--- DATA EXTRACT Enclosed Below ---

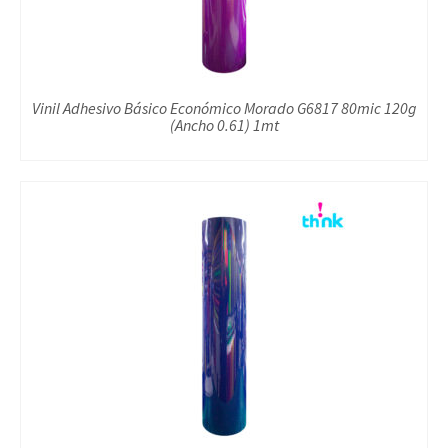
Vinil Adhesivo Básico Económico Morado G6817 80mic 120g
(Ancho 0.61) 1mt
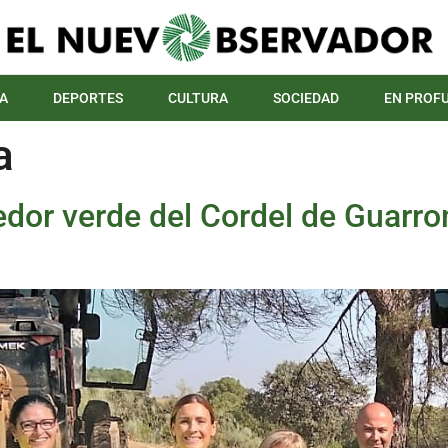
A
DEPORTES
CULTURA
SOCIEDAD
EN PROF
a
redor verde del Cordel de Guarr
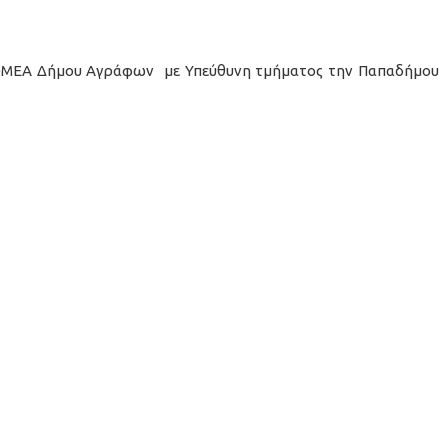
ΟΜΕΑ Δήμου Αγράφων με Υπεύθυνη τμήματος την Παπαδήμου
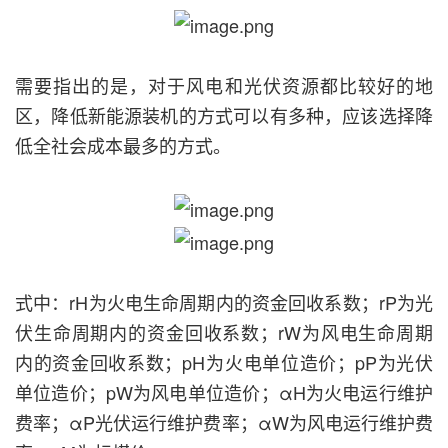
需要指出的是，对于风电和光伏资源都比较好的地
区，降低新能源装机的方式可以有多种，应该选择降
低全社会成本最多的方式。
式中：rH为火电生命周期内的资金回收系数；rP为光
伏生命周期内的资金回收系数；rW为风电生命周期
内的资金回收系数；pH为火电单位造价；pP为光伏
单位造价；pW为风电单位造价；αH为火电运行维护
费率；αP光伏运行维护费率；αW为风电运行维护费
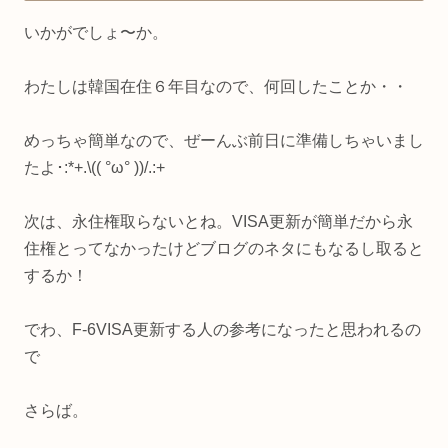
いかがでしょ〜か。
わたしは韓国在住６年目なので、何回したことか・・
めっちゃ簡単なので、ぜーんぶ前日に準備しちゃいまし
たよ･:*+.\(( °ω° ))/.:+
次は、永住権取らないとね。VISA更新が簡単だから永
住権とってなかったけどブログのネタにもなるし取ると
するか！
でわ、F-6VISA更新する人の参考になったと思われるの
で
さらば。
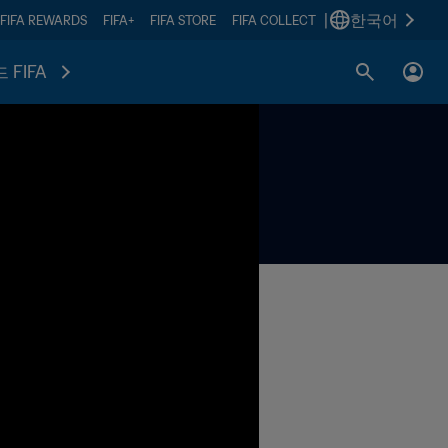
|
한국어
FIFA REWARDS
FIFA+
FIFA STORE
FIFA COLLECT
 FIFA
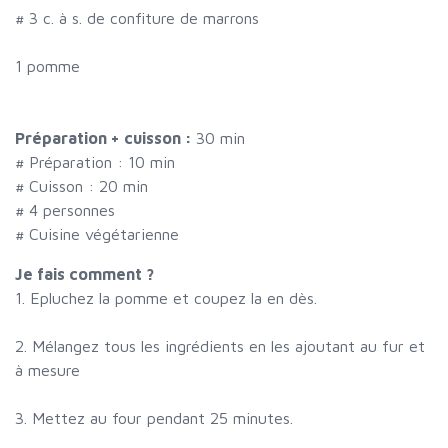
#
3 c. à s. de confiture de marrons
1 pomme
Préparation + cuisson :
30 min
# Préparation :
10
min
# Cuisson :
20
min
#
4 personnes
# Cuisine végétarienne
Je fais comment ?
1. Epluchez la pomme et coupez la en dès.
2. Mélangez tous les ingrédients en les ajoutant au fur et
à mesure
3. Mettez au four pendant 25 minutes.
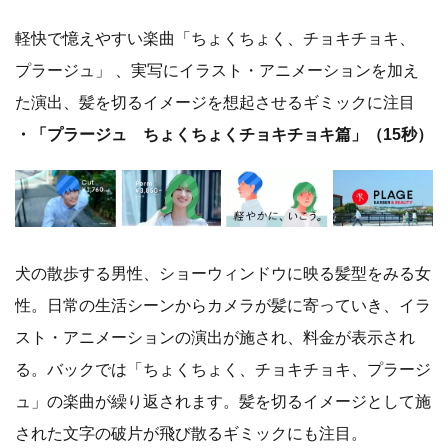
軽快で憶えやすい楽曲「ちょくちょく、チョキチョキ、
プラージュ」 、実写にイラスト・アニメーションを加え
た演出、髪を切るイメージを想起させるギミックに注目
・「プラージュ ちょくちょくチョキチョキ篇」（15秒）
犬の散歩する男性、ショーウィンドウに映る髪型をみる女
性。日常の生活シーンからカメラが髪に寄っていき、イラ
スト・アニメーションの演出が施され、料金が表示され
る。バックでは「ちょくちょく、チョキチョキ、プラージ
ュ」の楽曲が繰り返されます。髪を切るイメージとして施
された文字の破片が飛び散るギミックにも注目。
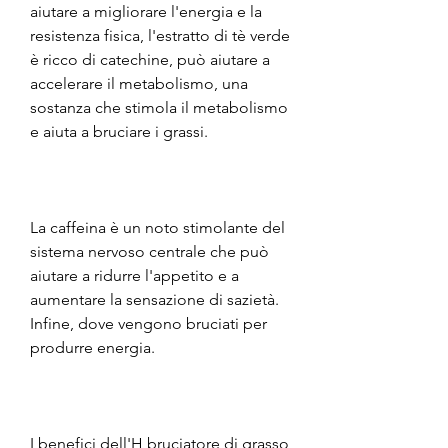
aiutare a migliorare l'energia e la 
resistenza fisica, l'estratto di tè verde 
è ricco di catechine, può aiutare a 
accelerare il metabolismo, una 
sostanza che stimola il metabolismo 
e aiuta a bruciare i grassi.
La caffeina è un noto stimolante del 
sistema nervoso centrale che può 
aiutare a ridurre l'appetito e a 
aumentare la sensazione di sazietà. 
Infine, dove vengono bruciati per 
produrre energia.
I benefici dell'H bruciatore di grasso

--- End of Enclosed DATA EXTRACT ---

- [EXERCISE REQUIREMENTS]:
Could you write out the records again exactly, without any of their pictures?

- [RESPONSE]:
Vinil Adhesivo Básico Económico Morado G6817 80mic 120g
(Ancho 0.61) 1mt
A
DEPORTES
CULTURA
SOCIEDAD
EN PROF
a
redor verde del Cordel de Guarr
ΟΜΕΑ Δήμου Αγράφων με Υπεύθυνη τμήματος την Παπαδήμου
需要指出的是，对于风电和光伏资源都比较好的地
区，降低新能源装机的方式可以有多种，应该选择降
低全社会成本最多的方式。
式中：rH为火电生命周期内的资金回收系数；rP为光
伏生命周期内的资金回收系数；rW为风电生命周期
内的资金回收系数；pH为火电单位造价；pP为光伏
单位造价；pW为风电单位造价；αH为火电运行维护
费率；αP光伏运行维护费率；αW为风电运行维护费
いかがでしょ〜か。
わたしは韓国在住６年目なので、何回したことか・・
めっちゃ簡単なので、ぜーんぶ前日に準備しちゃいまし
たよ･:*+.\(( °ω° ))/.:+
次は、永住権取らないとね。VISA更新が簡単だから永
住権とってなかったけどブログのネタにもなるし取ると
するか！
でわ、F-6VISA更新する人の参考になったと思われるの
で
さらば。
|
한국어
FIFA REWARDS
FIFA+
FIFA STORE
FIFA COLLECT
 FIFA
#
3 c. à s. de confiture de marrons
1 pomme
Préparation + cuisson :
30 min
# Préparation :
10
min
# Cuisson :
20
min
#
4 personnes
# Cuisine végétarienne
Je fais comment ?
1. Epluchez la pomme et coupez la en dès.
2. Mélangez tous les ingrédients en les ajoutant au fur et
à mesure
3. Mettez au four pendant 25 minutes.
軽快で憶えやすい楽曲「ちょくちょく、チョキチョキ、
プラージュ」 、実写にイラスト・アニメーションを加え
た演出、髪を切るイメージを想起させるギミックに注目
・「プラージュ ちょくちょくチョキチョキ篇」（15秒）
犬の散歩する男性、ショーウィンドウに映る髪型をみる女
性。日常の生活シーンからカメラが髪に寄っていき、イラ
スト・アニメーションの演出が施され、料金が表示され
る。バックでは「ちょくちょく、チョキチョキ、プラージ
ュ」の楽曲が繰り返されます。髪を切るイメージとして施
された文字の破片が飛び散るギミックにも注目。
aiutare a migliorare l'energia e la 
resistenza fisica, l'estratto di tè verde 
è ricco di catechine, può aiutare a 
accelerare il metabolismo, una 
sostanza che stimola il metabolismo 
e aiuta a bruciare i grassi.
La caffeina è un noto stimolante del 
sistema nervoso centrale che può 
aiutare a ridurre l'appetito e a 
aumentare la sensazione di sazietà. 
Infine, dove vengono bruciati per 
produrre energia.
I benefici dell'H bruciatore di grasso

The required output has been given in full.